All the special functions are fractional differintegrals of elementary functions

In this survey we discuss a unified approach to the generalized hypergeometric functions based on a generalized fractional calculus developed in the monography by Kiryakova. This generalization of the classical theory of the operators of integration and differentiation of fractional order deals with integral (differintegral) operators involving Meijer's G- and Fox's H-functions as kernel functions. Their theory is fully developed and illustrated by various special cases and applications in different areas of the applicable analysis. Usually, the special functions of mathematical physics are defined by means of power series representations. However, some alternative representations can be used as their definitions. Let us mention the well known Poisson integrals for the Bessel functions and the analytical continuation of the Gauss hypergeometric function via the Euler integral formula. The Rodrigues differential formulae, involving repeated or fractional differentiation are also used as definitions of the classical orthogonal polynomials and their generalizations. As to the other special functions (most of them being - and -functions), such representations are less popular and even unknown in the general case.

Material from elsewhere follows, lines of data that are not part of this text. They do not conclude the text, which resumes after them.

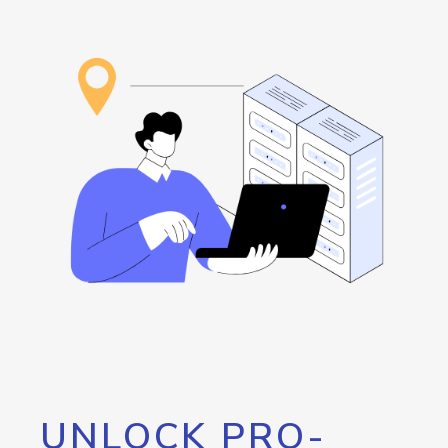
UNLOCK PRO-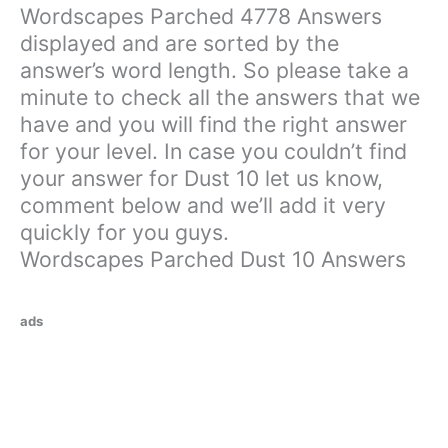
Wordscapes Parched 4778 Answers
displayed and are sorted by the
answer’s word length. So please take a
minute to check all the answers that we
have and you will find the right answer
for your level. In case you couldn’t find
your answer for Dust 10 let us know,
comment below and we’ll add it very
quickly for you guys.
Wordscapes Parched Dust 10 Answers
ads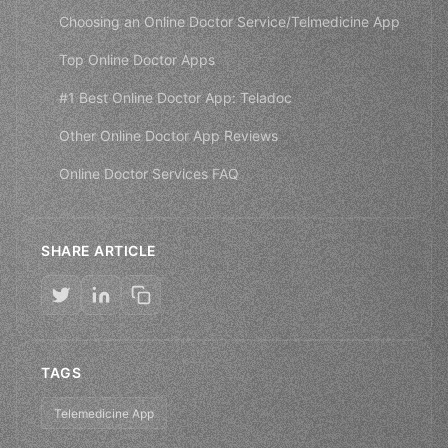
Choosing an Online Doctor Service/Telmedicine App
Top Online Doctor Apps
#1 Best Online Doctor App: Teladoc
Other Online Doctor App Reviews
Online Doctor Services FAQ
SHARE ARTICLE
TAGS
Telemedicine App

There exist various integral and differential formulae, but, unfortunately, they are quite peculiar for each corresponding special function and scattered in the literature without any common idea to relate them. Here, all the generalized hypergeometric functions are proved to be generalized fractional integrals or derivatives of three basic elementary functions. On this base, they are classified in three specific classes and several new integral and differential representations are found.